The shift from the New Zealand legal market to the UK’s can be daunting for young Kiwi lawyers. Despite being now a well-trodden path, there are plenty of pitfalls and lessons to be learned. Below, a Kiwi who has recently gone through the experience provides some thoughts on the process.
The London legal market is a paradox in a lot of ways. It is simultaneously fast-paced and painfully slow: some firms and agencies want you in their office with just a matter of hours’ notice, ready and willing to dive into a big piece of litigation.
Other times, including for the big firms that one would assume would have their processes streamlined, it can take weeks to clear the approvals needed by Partners, HR and background checks.
1. Keep Your Patience & Your Options Open
The lesson, then, is to think carefully about the situation you are in – both financially and in terms of your experience. If you are looking for a bigger firm, it may take months to convert a positive interview into a start date.

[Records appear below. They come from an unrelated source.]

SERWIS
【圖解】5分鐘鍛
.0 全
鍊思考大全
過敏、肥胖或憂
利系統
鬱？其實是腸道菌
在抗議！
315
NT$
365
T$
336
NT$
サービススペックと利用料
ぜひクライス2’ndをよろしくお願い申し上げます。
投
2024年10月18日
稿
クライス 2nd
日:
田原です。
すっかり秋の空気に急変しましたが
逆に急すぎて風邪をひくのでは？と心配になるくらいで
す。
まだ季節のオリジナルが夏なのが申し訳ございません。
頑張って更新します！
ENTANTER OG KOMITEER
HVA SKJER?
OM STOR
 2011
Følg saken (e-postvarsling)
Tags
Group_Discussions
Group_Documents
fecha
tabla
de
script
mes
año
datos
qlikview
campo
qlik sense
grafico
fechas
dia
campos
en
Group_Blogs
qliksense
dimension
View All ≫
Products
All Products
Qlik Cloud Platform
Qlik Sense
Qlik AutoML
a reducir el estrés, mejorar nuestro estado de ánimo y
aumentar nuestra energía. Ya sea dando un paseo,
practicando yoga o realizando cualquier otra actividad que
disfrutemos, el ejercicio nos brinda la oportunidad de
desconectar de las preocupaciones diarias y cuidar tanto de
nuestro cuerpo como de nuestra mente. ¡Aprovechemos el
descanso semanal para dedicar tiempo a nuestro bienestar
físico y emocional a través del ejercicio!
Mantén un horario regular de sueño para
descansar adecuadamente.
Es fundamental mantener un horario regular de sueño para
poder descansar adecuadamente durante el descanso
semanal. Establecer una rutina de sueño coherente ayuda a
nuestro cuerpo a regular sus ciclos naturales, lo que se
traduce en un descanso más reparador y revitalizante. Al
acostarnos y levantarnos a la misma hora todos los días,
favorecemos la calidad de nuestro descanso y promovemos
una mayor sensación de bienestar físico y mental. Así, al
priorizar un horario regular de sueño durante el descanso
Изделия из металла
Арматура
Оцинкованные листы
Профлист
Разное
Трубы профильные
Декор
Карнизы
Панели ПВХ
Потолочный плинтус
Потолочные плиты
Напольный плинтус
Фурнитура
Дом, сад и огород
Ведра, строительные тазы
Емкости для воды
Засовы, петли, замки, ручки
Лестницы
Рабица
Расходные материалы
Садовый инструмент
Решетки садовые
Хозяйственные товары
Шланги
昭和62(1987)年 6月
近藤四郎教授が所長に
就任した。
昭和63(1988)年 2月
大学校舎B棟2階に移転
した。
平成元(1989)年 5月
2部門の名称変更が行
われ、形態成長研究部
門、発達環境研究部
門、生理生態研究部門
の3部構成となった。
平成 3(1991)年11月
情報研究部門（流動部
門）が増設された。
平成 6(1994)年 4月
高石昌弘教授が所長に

Being patient and keeping a clear head for the job you really want is the best way to avoid giving up on a job just because it is taking a while to get the paperwork lined up.
Alternatively, if you need some work in the immediate future, it can generally be secured relatively easily – but may not necessarily align with your overall career goals. You need to keep your options open.
Another paradox is that the market here is enormous and yet you may need to work hard to find a firm that fits your relevant interests.
The market is clearly defined in terms of those that lead the pack.
For an outsider, resources like Chambers 500 clearly help to distinguish those firms. But as I continued to talk to friends and colleagues, it became clear that in my area of the law there were really only a handful of firms that fitted the criteria I had set down.
As a side note, of course in comparison, the New Zealand market is minuscule. And so it turned out to be: firms and recruiters I spoke to knew here in London, without fail, were familiar with the leading firms back home – and with some degree of detail.
They knew senior partners – they had hired and worked with many of them – and they knew the culture and reputation of them inside out.
2. Make a Shortlist
And that brings me to the biggest piece of advice I now share with anyone who asks: think carefully, about the things that matter to you in an employer.
Have a shortlist of firms that meet the criteria that you have set, and shamelessly pursue firms that meet those parameters.
Recruiters and others will assume that if, for example, you’re a Mergers and Acquisitions lawyer, then you’ll only want to be at Latham & Watkins, Clifford Chance or Allen & Overy (for example).
If those firms do not appeal to you, for whatever reason, then keep those reasons clear in your head and choose, for example, a boutique firm or any firm whose partners have life experiences that you think will make them more interesting people to work for.
3. Be Aware of What Recruiters Offer (or don’t)
Finally be weary of the role of recruiter.
They are an important and large part of the market here, but in my mind (and based on many of my contemporaries’ experiences) they can have a mixed contribution to make to your job hunt.
Some are fantastic and take the time to get to know you and what you are seeking. Some have a deep understanding of the market and may specialise in the area of law that you practice.
Others are clueless, calling to offer you a banking and finance role when, for example, you’re an environmental lawyer.
4. Use Your Initiative
In addition, firms generally prefer a young lawyer to demonstrate a degree of initiative and to contact them directly – whether they are actively seeking a new hire or not.
So while it is probably worthwhile having one or two recruiters working on your behalf, do not let that stop you from doing the legwork yourself to define the parameters that you want met, doing the research into the firms that meet those tests and approaching them yourself.
And in all cases remember those paradoxes above: while the market can be fast and slow, big and small, those factors can work both in and against you.
As is always the case, your reputation matters most; even in what on the face of it can appear to be a big and slow-moving legal market, fortunes can change very quickly. You need to retain some flexibility in terms of what’s on offer, but do your best to also use the opportunity to build your career in an area and with a firm that best suits you.
(*The author works for a well known legal firm in the City, finding a niche that fitted his objectives).